Let’s be honest. Sens supporters got slapped in the face Friday night with Eugene Melnyk picking a peculiar occasion to threaten moving his team, their team.
The Ottawa players, however, savoured this weekend, greeting fans, hobnobbing with the alumni, stuffing HotShots in their boots and making the most of it.
Karlsson showed the way with high-fives and bench dancing and pick-you-up smiles. When the microphone was put before him, he thanked the fans and apologized for the sight lines. He acknowledged how cold they felt.
“He’s our marquee player. The city rallies around him, as do we. It’s nice to see him engaged,” Ryan said. “He’s our leader, so it was really nice to see him step up on the big stage, and we knew he would.”
The Sens have now won twice in a row for the first time in over a month. They hope this can be one to build off. They’re certainly not deaf to the noise outside — anyone catch “Headlines“? — but they’re refusing to let it crumple them. They’re fighting for the people who pay to see them play.

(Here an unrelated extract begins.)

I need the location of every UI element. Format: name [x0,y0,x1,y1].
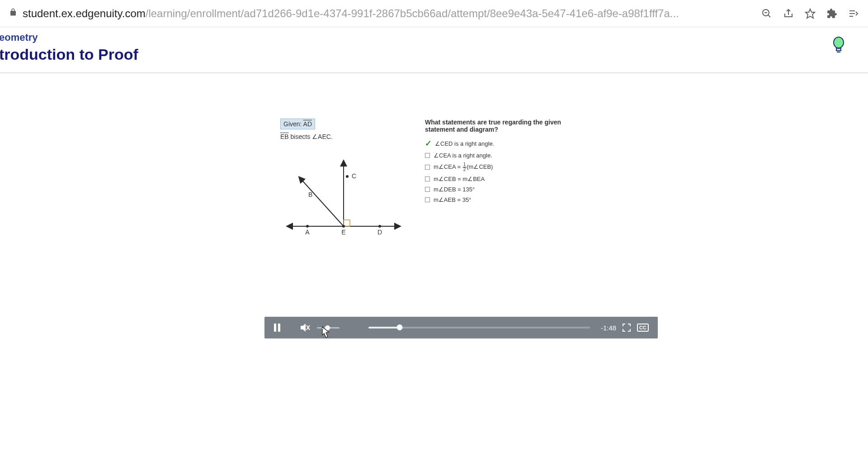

“We want to give them something back. It’s important for us to show that we have character. We don’t want to lose as much as they don’t want us to lose,” said Karlsson, finally warming indoors.
“Coming home here, showing everybody that we still care a lot. We want to do well for ourselves. We’ll do everything we can to get ourselves out of the hole we dug ourselves. They’ve been supporting us through all this, and they always have.”
Ryan agreed that Saturday’s performance was his captain’s most dominant since the surgery.
We asked Karlsson if this was the best he’s felt since the return.
“It’s my best outdoor game,” he said, a wink in his answer. “Ever.”